Troubleshooting Data Loss When Using DataX to Synchronize MySQL to TiDB

Note:
This topic has been translated from a Chinese forum by GPT and might contain errors.

Original topic: 使用DataX同步mysql到tidb丢失数据排查

| username: TiDB_C罗

[TiDB Usage Environment] Production Environment
[TiDB Version]
[Encountered Problem: Problem Phenomenon and Impact]
Background: The business uses DataX to synchronize MySQL to TiDB and found data loss.
The statement generated by DataX is insert…on duplicate key update. The TiDB table has a primary key and a unique index. It is initially suspected that the unique index is causing the issue. Now, a shadow table is created, and DataX is used to insert into both tables simultaneously to verify.
Currently seeking troubleshooting ideas to see if there are any other reasons that could cause similar situations?

| username: Jellybean | Original post link

What version of TiDB are you using? How many unique keys are there? Have you used any method other than DataX for synchronization verification?

In our other scenarios of data synchronization (using DM, Flink, or Syncer, etc.), we haven’t seen the situation you mentioned.

| username: TiDB_C罗 | Original post link

The image you uploaded is not visible. Please provide the text you need translated.

| username: tidb菜鸟一只 | Original post link

Check the DataX logs. DataX will indicate how much data has been read and how much data has been synchronized.
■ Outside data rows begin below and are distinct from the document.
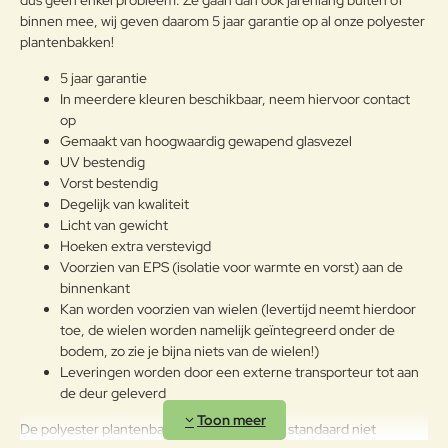
dus geen enkel probleem. Ze gaan dan ook jarenlang buiten of
Note:
HTML-code wordt niet vertaald!
binnen mee, wij geven daarom 5 jaar garantie op al onze polyester
Waarderin
Slecht
Goed
plantenbakken!
Waardering:
g:
5 jaar garantie
In meerdere kleuren beschikbaar, neem hiervoor contact
Verder
op
Gemaakt van hoogwaardig gewapend glasvezel
UV bestendig
Vorst bestendig
Degelijk van kwaliteit
Licht van gewicht
Hoeken extra verstevigd
Voorzien van EPS (isolatie voor warmte en vorst) aan de
binnenkant
Kan worden voorzien van wielen (levertijd neemt hierdoor
toe, de wielen worden namelijk geïntegreerd onder de
bodem, zo zie je bijna niets van de wielen!)
Leveringen worden door een externe transporteur tot aan
de deur geleverd
De polyester plantenbakken van Veurst zijn standaard niet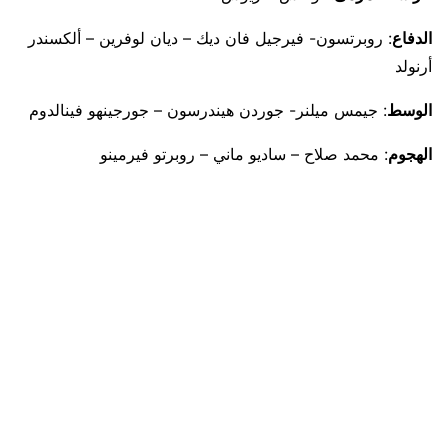
الدفاع
: روبرتسون- فيرجيل فان ديك – ديان لوفرين – ألكسندر
أرنولد
الوسط
: جيمس ميلنر- جوردن هيندرسون – جورجينهو فينالدوم
الهجوم
: محمد صلاح – ساديو ماني – روبرتو فيرمينو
| username: TiDB_C罗 | Original post link

The verification results are out. It is indeed caused by the inconsistency of the unique index between upstream and downstream. DataX synchronized to TiDB, violating the unique constraint rule and causing an overwrite.
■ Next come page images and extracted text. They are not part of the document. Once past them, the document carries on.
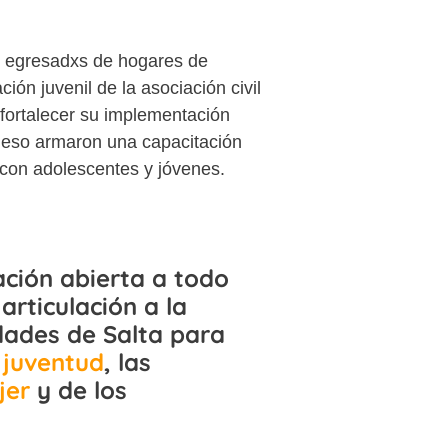
es egresadxs de hogares de
ón juvenil de la asociación civil
 fortalecer su implementación
r eso armaron una capacitación
 con adolescentes y jóvenes.
ación abierta a todo
articulación a la
dades de Salta para
 juventud
, las
jer
y de los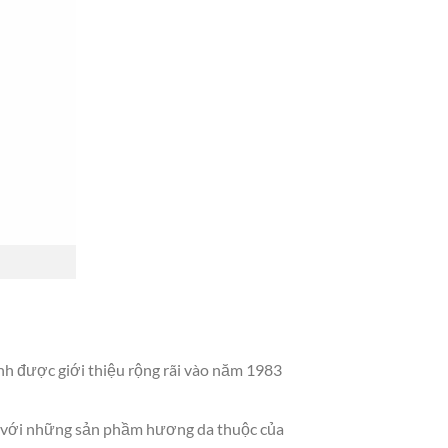
 được giới thiệu rộng rãi vào năm 1983
g với những sản phầm hương da thuộc của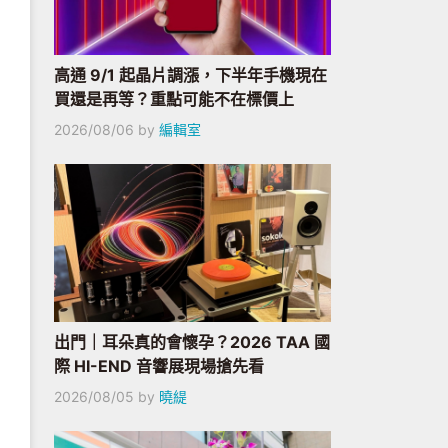
高通 9/1 起晶片調漲，下半年手機現在
買還是再等？重點可能不在標價上
2026/08/06
by
編輯室
出門｜耳朵真的會懷孕？2026 TAA 國
際 HI-END 音響展現場搶先看
2026/08/05
by
曉緹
| username: TiDB_C罗 | Original post link

There are no anomalies in the logs; they all show normal return times and results.

| username: Kongdom | Original post link

:sweat_smile: The table structures are different. But that aside, is it possible to configure the action of directly overwriting duplicate primary keys?
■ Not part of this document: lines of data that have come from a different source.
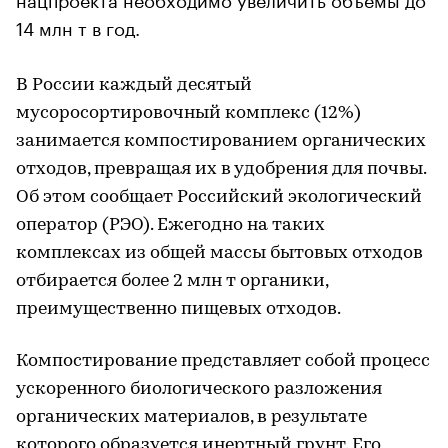
14 млн т в год.
В России каждый десятый
мусоросортировочный комплекс (12%)
занимается компостированием органических
отходов, превращая их в удобрения для почвы.
Об этом сообщает Российский экологический
оператор (РЭО). Ежегодно на таких
комплексах из общей массы бытовых отходов
отбирается более 2 млн т органики,
преимущественно пищевых отходов.
Компостирование представляет собой процесс
ускоренного биологического разложения
органических материалов, в результате
которого образуется инертный грунт. Его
| username: TiDB_C罗 | Original post link

Unless you don’t use “on duplicate key update,” let it throw an error.

| username: Kongdom | Original post link

Oh, you used this, no wonder. We are planning to replace the ETL tool Kettle and use DataX instead.

| username: redgame | Original post link

It’s better to make it consistent.

| username: system | Original post link

This topic was automatically closed 60 days after the last reply. New replies are no longer allowed.